* WHAT YOU NEED TO DO
Make an exact copy of every entry, leaving the pictures out.

*** Opening of INPUT ***

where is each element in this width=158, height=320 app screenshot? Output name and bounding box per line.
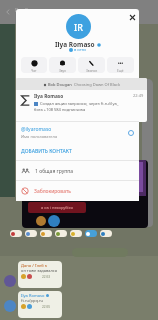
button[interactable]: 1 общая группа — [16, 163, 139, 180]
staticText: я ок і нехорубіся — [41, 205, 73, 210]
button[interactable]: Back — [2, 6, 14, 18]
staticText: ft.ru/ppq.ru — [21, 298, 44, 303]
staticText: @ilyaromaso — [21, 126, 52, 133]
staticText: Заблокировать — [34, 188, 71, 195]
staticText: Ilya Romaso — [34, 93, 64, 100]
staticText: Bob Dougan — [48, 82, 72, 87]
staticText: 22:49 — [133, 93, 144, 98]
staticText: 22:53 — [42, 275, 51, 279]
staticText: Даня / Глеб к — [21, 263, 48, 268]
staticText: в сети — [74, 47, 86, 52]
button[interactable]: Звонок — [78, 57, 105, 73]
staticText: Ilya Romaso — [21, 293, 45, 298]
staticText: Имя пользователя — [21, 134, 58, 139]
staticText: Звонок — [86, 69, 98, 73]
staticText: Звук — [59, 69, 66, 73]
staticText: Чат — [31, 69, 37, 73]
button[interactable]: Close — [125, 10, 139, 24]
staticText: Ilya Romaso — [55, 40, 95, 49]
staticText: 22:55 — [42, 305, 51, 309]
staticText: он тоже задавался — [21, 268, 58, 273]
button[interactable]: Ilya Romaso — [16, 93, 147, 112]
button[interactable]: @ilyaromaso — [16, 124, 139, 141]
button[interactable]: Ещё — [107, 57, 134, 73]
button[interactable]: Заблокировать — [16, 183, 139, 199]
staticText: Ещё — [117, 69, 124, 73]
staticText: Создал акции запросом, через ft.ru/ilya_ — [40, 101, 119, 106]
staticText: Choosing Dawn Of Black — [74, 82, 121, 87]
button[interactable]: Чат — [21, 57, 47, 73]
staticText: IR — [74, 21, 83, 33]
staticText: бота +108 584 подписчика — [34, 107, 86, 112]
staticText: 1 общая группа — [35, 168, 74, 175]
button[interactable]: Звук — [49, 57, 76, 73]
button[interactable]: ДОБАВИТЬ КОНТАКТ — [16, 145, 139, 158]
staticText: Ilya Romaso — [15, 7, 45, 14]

*** Close of INPUT ***

* EXPECTED ANSWER
where is each element in this width=158, height=320 app screenshot? Output name and bounding box per line.
button[interactable]: 1 общая группа — [16, 163, 139, 180]
staticText: я ок і нехорубіся — [41, 205, 73, 210]
button[interactable]: Back — [2, 6, 14, 18]
staticText: ft.ru/ppq.ru — [21, 298, 44, 303]
staticText: @ilyaromaso — [21, 126, 52, 133]
staticText: Заблокировать — [34, 188, 71, 195]
staticText: Ilya Romaso — [34, 93, 64, 100]
staticText: Bob Dougan — [48, 82, 72, 87]
staticText: 22:49 — [133, 93, 144, 98]
staticText: 22:53 — [42, 275, 51, 279]
staticText: Даня / Глеб к — [21, 263, 48, 268]
staticText: в сети — [74, 47, 86, 52]
button[interactable]: Звонок — [78, 57, 105, 73]
staticText: Ilya Romaso — [21, 293, 45, 298]
staticText: Имя пользователя — [21, 134, 58, 139]
staticText: Звонок — [86, 69, 98, 73]
staticText: Звук — [59, 69, 66, 73]
staticText: Чат — [31, 69, 37, 73]
button[interactable]: Close — [125, 10, 139, 24]
staticText: Ilya Romaso — [55, 40, 95, 49]
staticText: 22:55 — [42, 305, 51, 309]
staticText: он тоже задавался — [21, 268, 58, 273]
button[interactable]: Ilya Romaso — [16, 93, 147, 112]
button[interactable]: @ilyaromaso — [16, 124, 139, 141]
button[interactable]: Ещё — [107, 57, 134, 73]
button[interactable]: Заблокировать — [16, 183, 139, 199]
staticText: Ещё — [117, 69, 124, 73]
staticText: Создал акции запросом, через ft.ru/ilya_ — [40, 101, 119, 106]
staticText: Choosing Dawn Of Black — [74, 82, 121, 87]
button[interactable]: Чат — [21, 57, 47, 73]
staticText: IR — [74, 21, 83, 33]
staticText: бота +108 584 подписчика — [34, 107, 86, 112]
staticText: 1 общая группа — [35, 168, 74, 175]
button[interactable]: Звук — [49, 57, 76, 73]
button[interactable]: ДОБАВИТЬ КОНТАКТ — [16, 145, 139, 158]
staticText: Ilya Romaso — [15, 7, 45, 14]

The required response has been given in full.